▶ _Task data_:
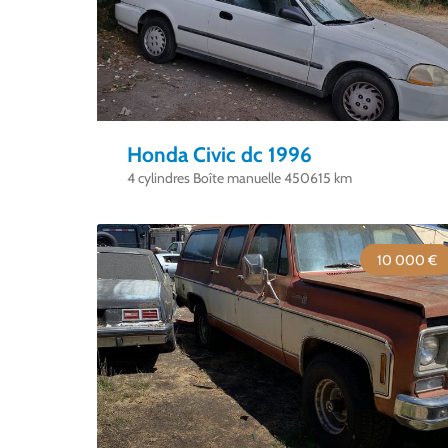
Honda Civic dc 1996
4 cylindres Boîte manuelle 450615 km
10 000 €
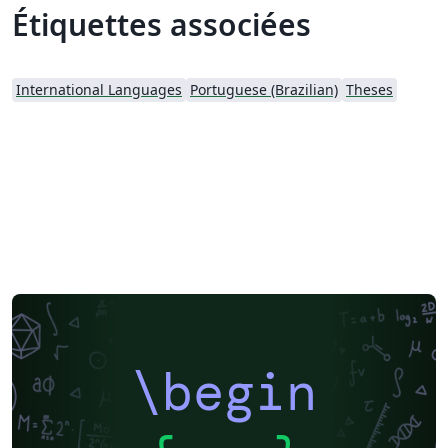
Étiquettes associées
International Languages
Portuguese (Brazilian)
Theses
\begin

▶ _Instructions to follow_: Please return only the lines from the one holding "4 cylindres Boîte manuelle 450615 km" through the end of the data, both ends included; do not copy any pictures.

▶ _Result for this task_:
4 cylindres Boîte manuelle 450615 km
10 000 €
Étiquettes associées
International Languages
Portuguese (Brazilian)
Theses
\begin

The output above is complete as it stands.